Are we ready to examine how to reap the greatest benefits of globalization for all citizens and countries? Are we ready to have an intelligent discussion? Or have we forgotten the lessons of history like the disastrous economic effects of Smoot-Hawley tariffs?
While globalization needs some tweaking, we should take note of one of the major successes of globalization: poverty alleviation. In 201l, Laurence Chandy and Geoffrey Gertz reported in YaleGlobal that the world was in the midst of the fastest period of poverty reduction ever seen. While they acknowledged that the hows and whys of this trend will be debated for years to come, they state that the broader trends of the rise of globalization, the spread of capitalism, and the improving quality of economic governance have enabled the developing world to begin to close the gap between rich and poor countries.

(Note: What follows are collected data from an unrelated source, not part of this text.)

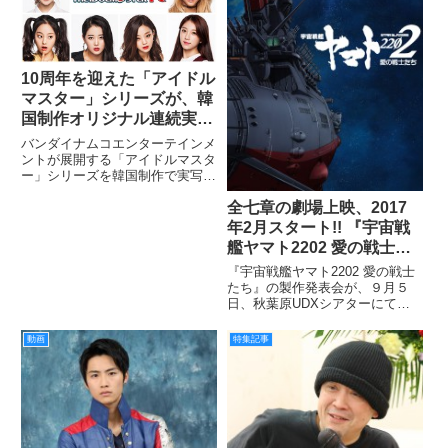
10周年を迎えた「アイドル
マスター」シリーズが、韓
国制作オリジナル連続実写
ドラマ 「アイドルマスタ
バンダイナムコエンターテインメ
ー.KR(仮称)」として全世
ントが展開する「アイドルマスタ
ー」シリーズを韓国制作で実写連
界配信決定！
続ドラマ化する「アイドルマスタ
全七章の劇場上映、2017
ー.KR（仮称）」が、2017 年初
頭の韓国での放送と同時に、韓国
年2月スタート!! 『宇宙戦
ドラマとしては初めて Amazon
艦ヤマト2202 愛の戦士た
プライム・ビデオの
ち』製作発表会レポート！
『宇宙戦艦ヤマト2202 愛の戦士
たち』の製作発表会が、９月５
日、秋葉原UDXシアターにて行
われた。『宇宙戦艦ヤマト2202
愛の戦士たち』は全７章構成で、
動画
特集記事
2017年２月より全国15館での劇
場上映、特別限定版Blu-rayが発
売される。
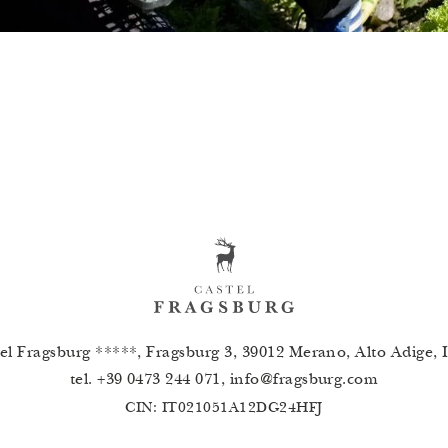
el Fragsburg *****, Fragsburg 3, 39012 Merano, Alto Adige, I
tel.
+39 0473 244 071
,
info
@
fragsburg.com
CIN: IT021051A12DG24HFJ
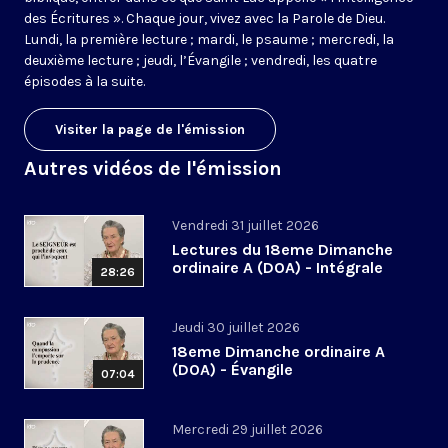
des Écritures ». Chaque jour, vivez avec la Parole de Dieu.
Lundi, la première lecture ; mardi, le psaume ; mercredi, la
deuxième lecture ; jeudi, l’Évangile ; vendredi, les quatre
épisodes à la suite.
Visiter la page de l'émission
Autres vidéos de l'émission
Vendredi 31 juillet 2026
Lectures du 18eme Dimanche
ordinaire A (DOA) - Intégrale
28:26
Jeudi 30 juillet 2026
18eme Dimanche ordinaire A
(DOA) - Évangile
07:04
Mercredi 29 juillet 2026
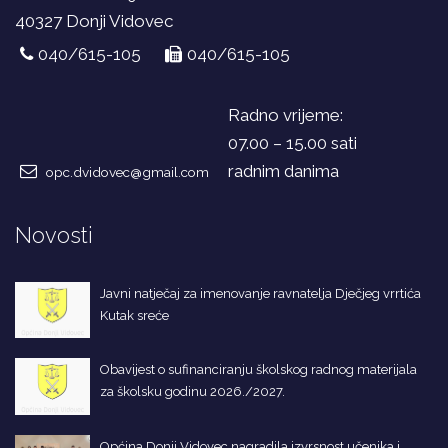
40327 Donji Vidovec
040/615-105
040/615-105
Radno vrijeme:
07.00 – 15.00 sati
radnim danima
opc.dvidovec@gmail.com
Novosti
Javni natječaj za imenovanje ravnatelja Dječjeg vrrtića
Kutak sreće
Obavijest o sufinanciranju školskog radnog materijala
za školsku godinu 2026./2027.
Općina Donji Vidovec nagradila izvrsnost učenika i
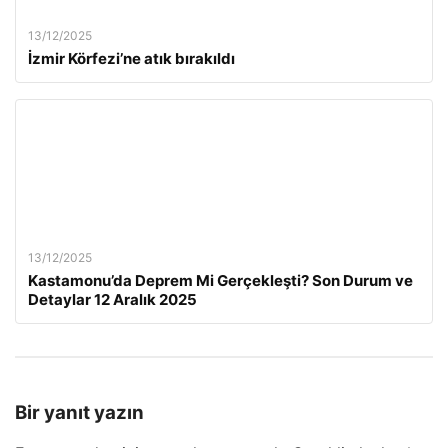
13/12/2025
İzmir Körfezi’ne atık bırakıldı
13/12/2025
Kastamonu’da Deprem Mi Gerçekleşti? Son Durum ve
Detaylar 12 Aralık 2025
Bir yanıt yazın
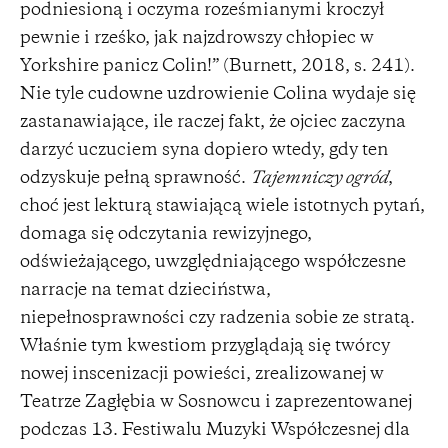
podniesioną i oczyma roześmianymi kroczył
pewnie i rześko, jak najzdrowszy chłopiec w
Yorkshire panicz Colin!” (Burnett, 2018, s. 241).
Nie tyle cudowne uzdrowienie Colina wydaje się
zastanawiające, ile raczej fakt, że ojciec zaczyna
darzyć uczuciem syna dopiero wtedy, gdy ten
odzyskuje pełną sprawność.
Tajemniczy ogród
,
choć jest lekturą stawiającą wiele istotnych pytań,
domaga się odczytania rewizyjnego,
odświeżającego, uwzględniającego współczesne
narracje na temat dzieciństwa,
niepełnosprawności czy radzenia sobie ze stratą.
Właśnie tym kwestiom przyglądają się twórcy
nowej inscenizacji powieści, zrealizowanej w
Teatrze Zagłębia w Sosnowcu i zaprezentowanej
podczas 13. Festiwalu Muzyki Współczesnej dla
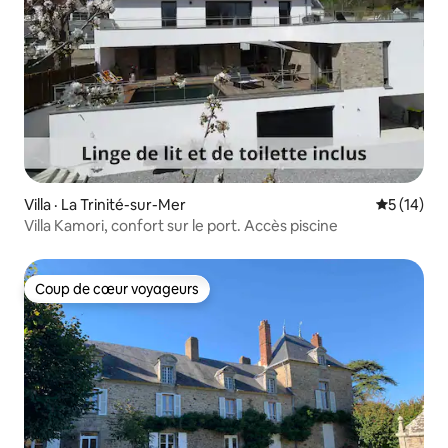
Villa · La Trinité-sur-Mer
Note moye
5 (14)
Villa Kamori, confort sur le port. Accès piscine
Coup de cœur voyageurs
Coup de cœur voyageurs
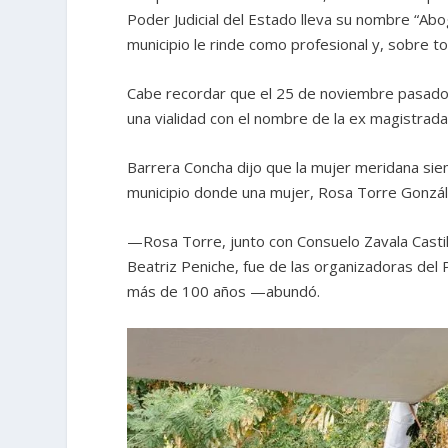
Poder Judicial del Estado lleva su nombre “A
municipio le rinde como profesional y, sobre
Cabe recordar que el 25 de noviembre pasado,
una vialidad con el nombre de la ex magistrada
Barrera Concha dijo que la mujer meridana sie
municipio donde una mujer, Rosa Torre Gonzále
—Rosa Torre, junto con Consuelo Zavala Castill
Beatriz Peniche, fue de las organizadoras del
más de 100 años —abundó.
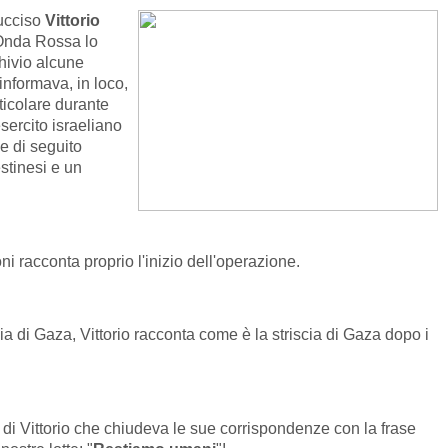
 ucciso
Vittorio
 Onda Rossa lo
hivio alcune
informava, in loco,
icolare durante
sercito israeliano
 di seguito
stinesi e un
i racconta proprio l'inizio dell'operazione.
ia di Gaza, Vittorio racconta come è la striscia di Gaza dopo i
di Vittorio che chiudeva le sue corrispondenze con la frase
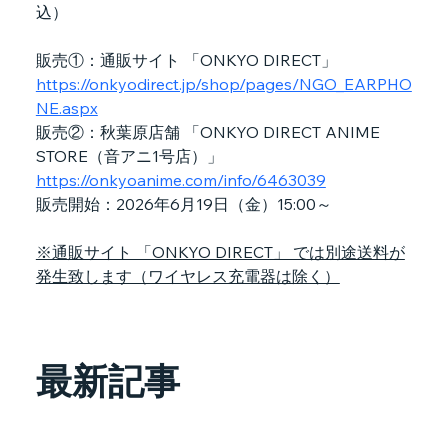
込）
販売①：通販サイト 「ONKYO DIRECT」
https://onkyodirect.jp/shop/pages/NGO_EARPHO
NE.aspx
販売②：秋葉原店舗 「ONKYO DIRECT ANIME 
STORE（音アニ1号店）」
https://onkyoanime.com/info/6463039
販売開始：2026年6月19日（金）15:00～
※通販サイト 「ONKYO DIRECT」 では別途送料が
発生致します（ワイヤレス充電器は除く）
最新記事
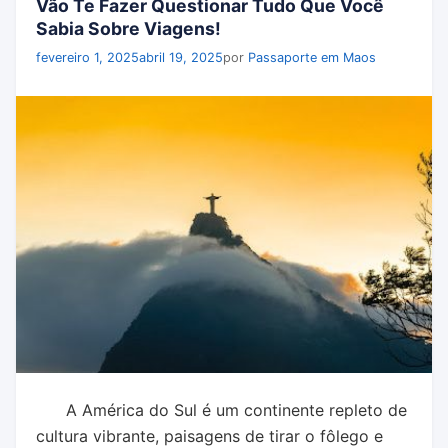
Vão Te Fazer Questionar Tudo Que Você
Sabia Sobre Viagens!
fevereiro 1, 2025
abril 19, 2025
por
Passaporte em Maos
A América do Sul é um continente repleto de
cultura vibrante, paisagens de tirar o fôlego e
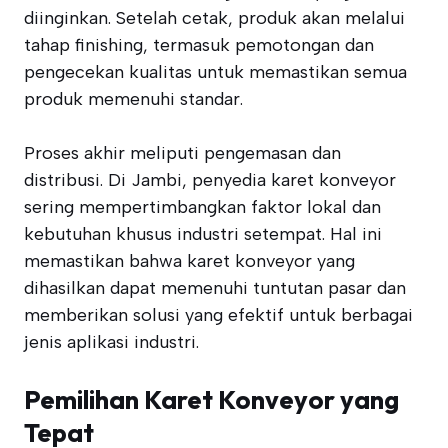
diinginkan. Setelah cetak, produk akan melalui
tahap finishing, termasuk pemotongan dan
pengecekan kualitas untuk memastikan semua
produk memenuhi standar.
Proses akhir meliputi pengemasan dan
distribusi. Di Jambi, penyedia karet konveyor
sering mempertimbangkan faktor lokal dan
kebutuhan khusus industri setempat. Hal ini
memastikan bahwa karet konveyor yang
dihasilkan dapat memenuhi tuntutan pasar dan
memberikan solusi yang efektif untuk berbagai
jenis aplikasi industri.
Pemilihan Karet Konveyor yang
Tepat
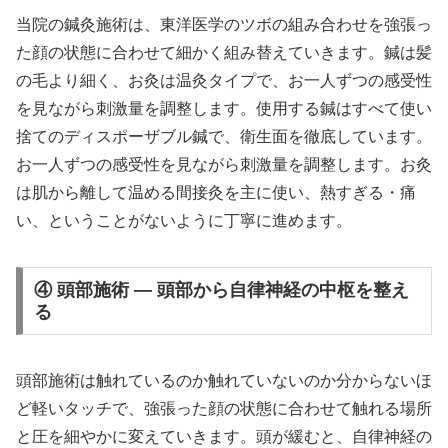
当院の鍼灸施術は、東洋医学のツボの組み合わせを強張っ
た顔の状態に合わせて細かく組み替えていきます。鍼は髪
の毛より細く、お灸は温灸タイプで、お一人ずつの感受性
を見ながら刺激量を調整します。使用する鍼はすべて使い
捨てのディスポーザブル鍼で、衛生面を徹底しています。
お一人ずつの感受性を見ながら刺激量を調整します。お灸
は肌から離して温める間接灸を主に使い、熱すぎる・痛
い、ということがないように丁寧に進めます。
④ 頭部施術 — 頭部から自律神経の中枢を整え
る
頭部施術は触れているのか触れていないのか分からないほ
ど軽いタッチで、強張った顔の状態に合わせて触れる場所
と圧を細やかに変えていきます。頭が緩むと、自律神経の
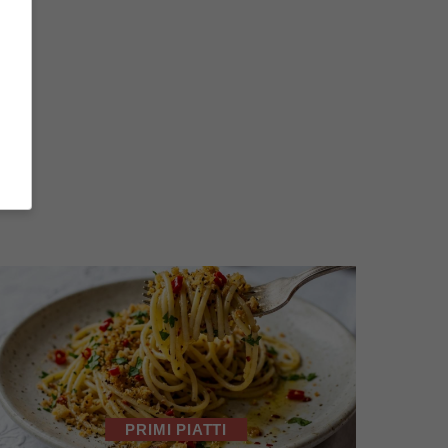
PRIMI PIATTI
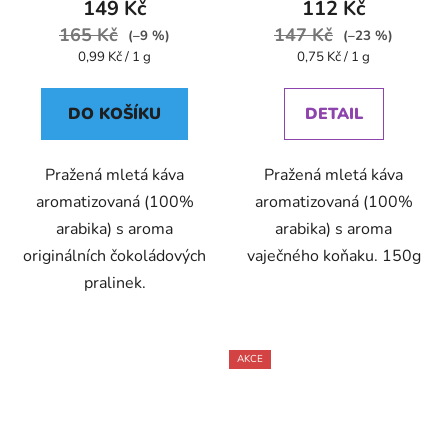
149 Kč
112 Kč
165 Kč
147 Kč
(–9 %)
(–23 %)
Měrná
Měrná
0,99 Kč / 1 g
0,75 Kč / 1 g
cena:
cena:
DO KOŠÍKU
DETAIL
Pražená mletá káva
Pražená mletá káva
aromatizovaná (100%
aromatizovaná (100%
arabika) s aroma
arabika) s aroma
originálních čokoládových
vaječného koňaku. 150g
pralinek.
AKCE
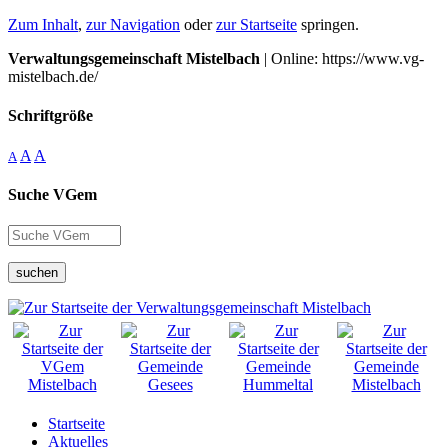
Zum Inhalt
,
zur Navigation
oder
zur Startseite
springen.
Verwaltungsgemeinschaft Mistelbach
| Online: https://www.vg-
mistelbach.de/
Schriftgröße
A
A
A
Suche VGem
suchen
Startseite
Aktuelles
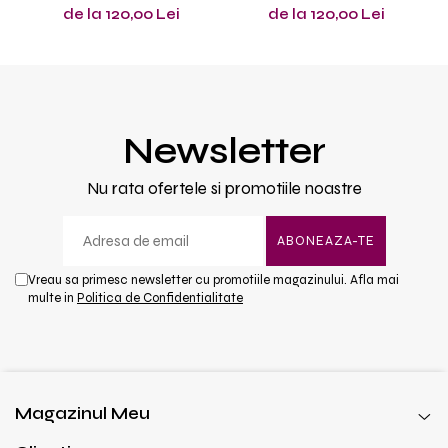
de la 120,00 Lei
de la 120,00 Lei
Newsletter
Nu rata ofertele si promotiile noastre
Vreau sa primesc newsletter cu promotiile magazinului. Afla mai
multe in
Politica de Confidentialitate
Magazinul Meu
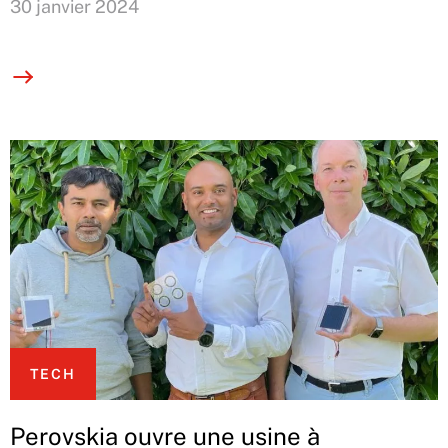
30 janvier 2024
TECH
Perovskia ouvre une usine à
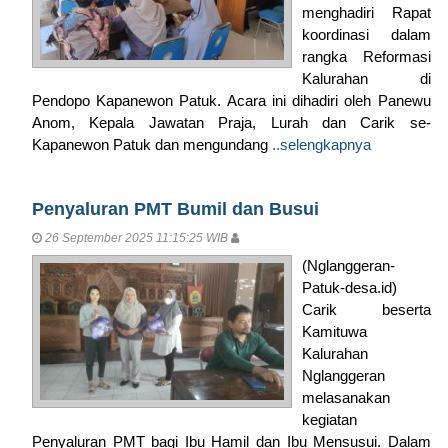
menghadiri Rapat
koordinasi dalam
rangka Reformasi
Kalurahan di
Pendopo Kapanewon Patuk. Acara ini dihadiri oleh Panewu
Anom, Kepala Jawatan Praja, Lurah dan Carik se-
Kapanewon Patuk dan mengundang
..selengkapnya
Penyaluran PMT Bumil dan Busui
26 September 2025 11:15:25 WIB
(Nglanggeran-
Patuk-desa.id)
Carik beserta
Kamituwa
Kalurahan
Nglanggeran
melasanakan
kegiatan
Penyaluran PMT bagi Ibu Hamil dan Ibu Mensusui. Dalam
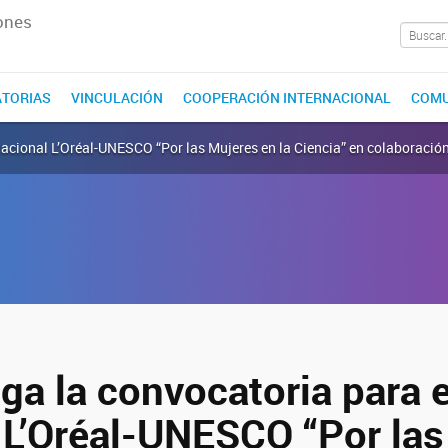
ones
TORIAS
VINCULACIÓN
COOPERACIÓN INTERNACIONAL
COMU
Nacional L’Oréal-UNESCO “Por las Mujeres en la Ciencia” en colaboraci
ga la convocatoria para 
 L’Oréal-UNESCO “Por las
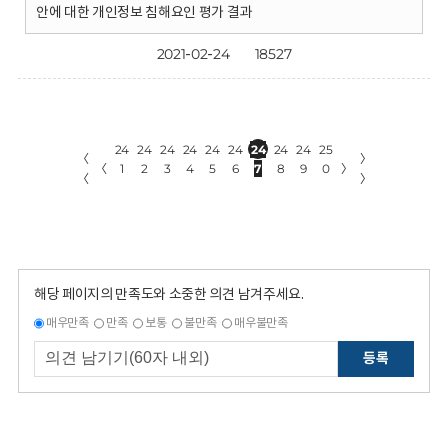
안에 대한 개인정보 침해요인 평가 결과
2021-02-24
18527
24
24
24
24
24
24
24
24
24
25
〈
〉
〈
1
2
3
4
5
6
7
8
9
0
〉
〈
〉
해당 페이지의 만족도와 소중한 의견 남겨주세요.
매우만족
만족
보통
불만족
매우불만족
등록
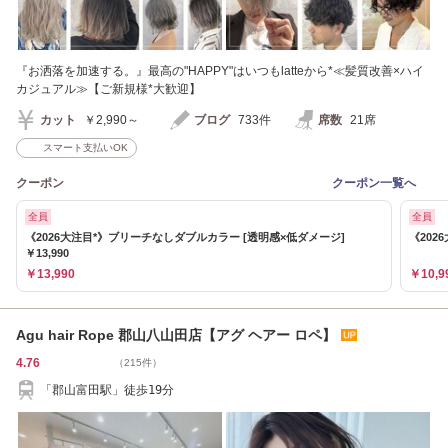
『お洒落を加速する。』最高の"HAPPY"はいつもlatteから*≪髪質改善×ハイ
カジュアル≫【ご新規様*大歓迎】
カット
￥2,990～
ブログ
733件
席数
21席
スマート支払いOK
クーポン
クーポン一覧へ
全員
全員
《2026大注目*》ブリーチなしダブルカラー [透明感×低ダメージ]
《202
￥13,990
￥13,990
￥10,9
Agu hair Rope 郡山八山田店【アグ ヘアー ロペ】
4.76
（215件）
「郡山富田駅」徒歩19分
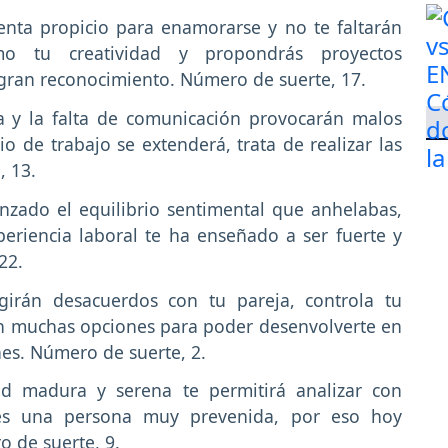
senta propicio para enamorarse y no te faltarán
mo tu creatividad y propondrás proyectos
gran reconocimiento. Número de suerte, 17.
a y la falta de comunicación provocarán malos
o de trabajo se extenderá, trata de realizar las
, 13.
nzado el equilibrio sentimental que anhelabas,
eriencia laboral te ha enseñado a ser fuerte y
22.
irán desacuerdos con tu pareja, controla tu
on muchas opciones para poder desenvolverte en
hes. Número de suerte, 2.
ud madura y serena te permitirá analizar con
Eres una persona muy prevenida, por eso hoy
o de suerte, 9.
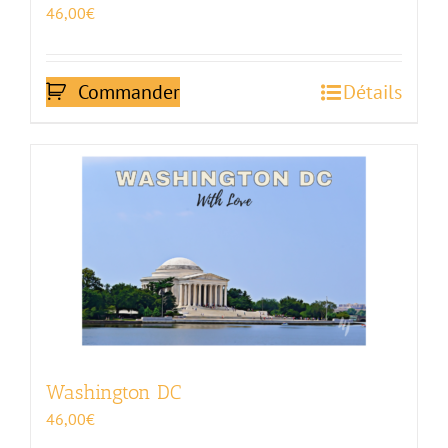
46,00
€
Commander
Détails
Washington DC
46,00
€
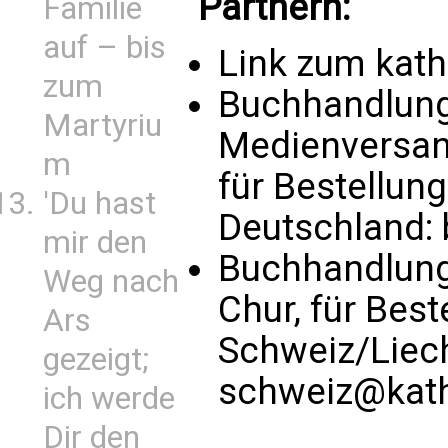
Partnern:
Familie
auf – bis
Link zum kat
zum
Buchhandlung 
Martyriu
Medienversand
m
für Bestellun
'Du hast
Deutschland:
mir den
Buchhandlung
Weg nach
Chur, für Bes
Ars
Schweiz/Liec
gezeigt;
schweiz@kath
ich werde
Dir den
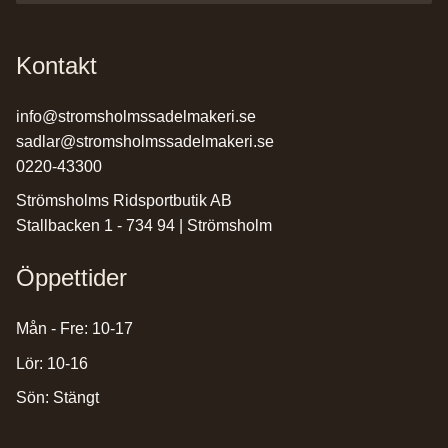
Kontakt
info@stromsholmssadelmakeri.se
sadlar@stromsholmssadelmakeri.se
0220-43300
Strömsholms Ridsportbutik AB
Stallbacken 1 - 734 94 | Strömsholm
Öppettider
Mån - Fre: 10-17
Lör: 10-16
Sön: Stängt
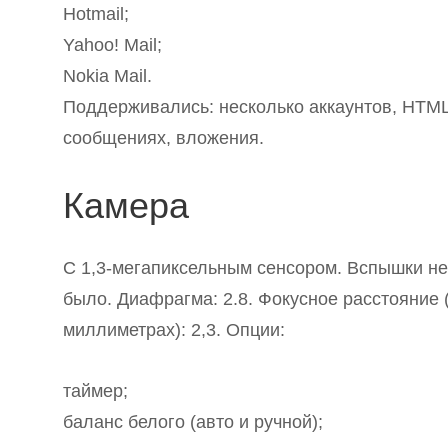
Hotmail;
Yahoo! Mail;
Nokia Mail.
Поддерживались: несколько аккаунтов, HTML
сообщениях, вложения.
Камера
С 1,3-мегапиксельным сенсором. Вспышки не
было. Диафрагма: 2.8. Фокусное расстояние 
миллиметрах): 2,3. Опции:
таймер;
баланс белого (авто и ручной);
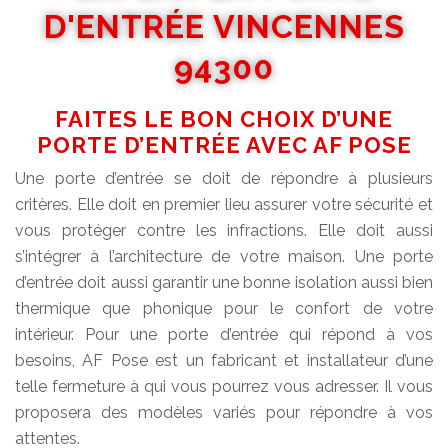
D'ENTRÉE VINCENNES
94300
FAITES LE BON CHOIX D’UNE
PORTE D’ENTRÉE AVEC AF POSE
Une porte d’entrée se doit de répondre à plusieurs
critères. Elle doit en premier lieu assurer votre sécurité et
vous protéger contre les infractions. Elle doit aussi
s’intégrer à l’architecture de votre maison. Une porte
d’entrée doit aussi garantir une bonne isolation aussi bien
thermique que phonique pour le confort de votre
intérieur. Pour une porte d’entrée qui répond à vos
besoins, AF Pose est un fabricant et installateur d’une
telle fermeture à qui vous pourrez vous adresser. Il vous
proposera des modèles variés pour répondre à vos
attentes.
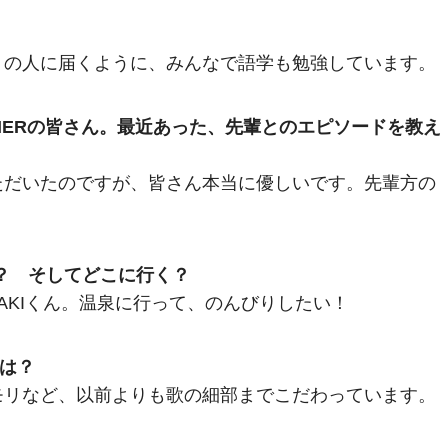
くの人に届くように、みんなで語学も勉強しています。
GETHERの皆さん。最近あった、先輩とのエピソードを教え
ただいたのですが、皆さん本当に優しいです。先輩方の
ぶ？ そしてどこに行く？
AKIくん。温泉に行って、のんびりしたい！
トは？
モリなど、以前よりも歌の細部までこだわっています。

Is the world in 2016 at a tipping point on globalization? Should we throw out the baby with the bath water and stop putting stuff in those boxes that traverse our oceans and travel our highways and rail corridors to our stores and manufacturing facilities?
Evelyn M. Suarez is expressing her personal views as a Washington, D.C.-based international trade lawyer and consultant. She is Founder and Principal of The Suarez Firm and is President of the Association of Women in International Trade (WIIT).